The biggest advantage of sequence-to-sequence models is their flexibility. Machine learning methods (such as linear regression and support vector machines) or cutting-edge methods such as convolutional neural networks need a fixed sized input and produce a fixed sized output. This is valid for all of them. So, the lengths of your inputs most be known beforehand. This is a crucial restriction to tasks such as machine translation, speech recognition, or question answering. Nevertheless, these are exactly the challenges where we don’t know the size of the input and output phrase. Sequence-to-sequence models give us the exact flexibility we need for such cases.
My Dataset: Don’t Tell My Wife
The most important thing for any machine learning problem is the underlying data set. This is needed for training and evaluation. For sequence-to-sequence models we usually need a large number of conversation logs. This is important to enable the encoder-decoder-network to link the inputs with the most likely outputs.

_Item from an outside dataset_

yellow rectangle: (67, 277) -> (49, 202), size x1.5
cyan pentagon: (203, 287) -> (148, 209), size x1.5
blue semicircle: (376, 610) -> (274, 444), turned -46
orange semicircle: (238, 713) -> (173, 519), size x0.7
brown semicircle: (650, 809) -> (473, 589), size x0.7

While it is most common today to train Chatbots to answer company-related information (or to provide some sort of service), I was interested in a more complicated application. I wanted to see whether I could use my WhatsApp logs from my conversations with my wife to train a sequence-to-sequence model to respond to messages the way I would.
Let’s get started now. First, I downloaded all the WhatsApp messages that I had with my wife over the last four years, resulting in approximately 5,000 conversations. A big part of machine learning is data cleansing, meaning data set pre-processing. I usually love to share datasets, but for this specific one, I keep it private to stay married :-).

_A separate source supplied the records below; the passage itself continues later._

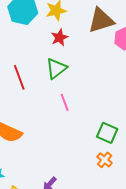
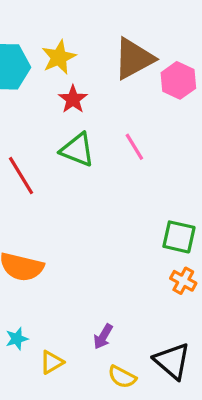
green triangle: (56, 68) -> (77, 150), turned -50
pink line: (65, 102) -> (134, 147), moved

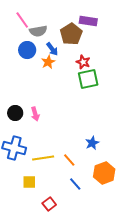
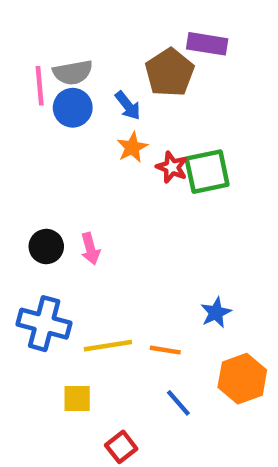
pink line: (22, 20) -> (40, 86), moved, turned 30
gray semicircle: (38, 31) -> (73, 72), moved
orange star: (48, 62) -> (132, 147), moved
red star: (83, 62) -> (172, 167), moved
orange line: (69, 160) -> (165, 350), turned -40

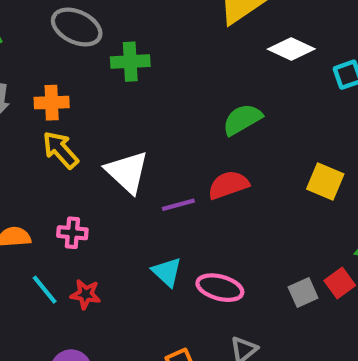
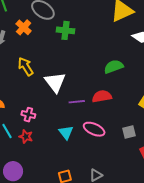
orange cross: (52, 103) -> (24, 27), moved, turned 35
pink cross: (72, 233) -> (28, 115), moved
pink ellipse: (220, 288) -> (94, 129), moved
gray square: (303, 293) -> (129, 132), moved

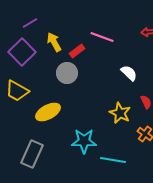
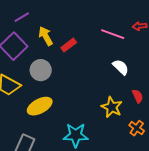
pink line: (102, 37) -> (113, 34), moved
gray circle: (67, 73) -> (41, 70), moved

It took me about 20 hours to pre-process the data in a way that I could feed it into the Tensorflow example code: https://github.com/tensorflow/nmt
I just had to replace the data files. So, I took the example where English sentences were translated into Vietnamese ones. I replaced the training files with my data set. My texts with the inputs were translated into my wife’s answers.

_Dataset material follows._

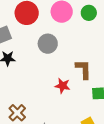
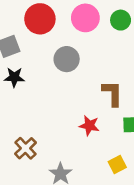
red star: (63, 86) -> (89, 126), moved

|Input||Output||Current loss||At iteration|
|Wie geht’s?||[ ‘:-)’ ]||2.13454871||7,800|
|Wie geht’s?||[ ‘:-)’, ‘Na’, ‘Ganz gut’ ]||1.45678988||11,150|
What is really great with Tensorflow is having the chance to look at how the responses change during the training process of the network. At distinct time steps, I tested the trained network on an input string and outputted all of the answers. You can see that the answers are initially blank, since the network outputs padding tokens. This is quite normal since padding tokens occur much more often in the whole dataset than normal words. Then, you can see that the network start to output smileys for every single input string which is given. This makes sense since smileys are nowadays so often used that it is kind of an acceptable reply. Slowly, you start to see more complete replies in German.
So finally: Did I Pass the Turing Test?
It’s probably difficult to judge whether or not the bot actually talks like me, but my wife always noticed that it wasn’t me answering her on WhatsApp when I tried to use my bot to get an answer to her input. So, I didn’t pass the Turing Test. The quality was far too low—probably due to the low amount of training data that I had. I guess you will need approximately 100,000 to 150,000 conversations to achieve acceptable results.
Pretty much, the answers were so bad that it helps me sleep better at night, since Skynet is definitely not happening any time soon.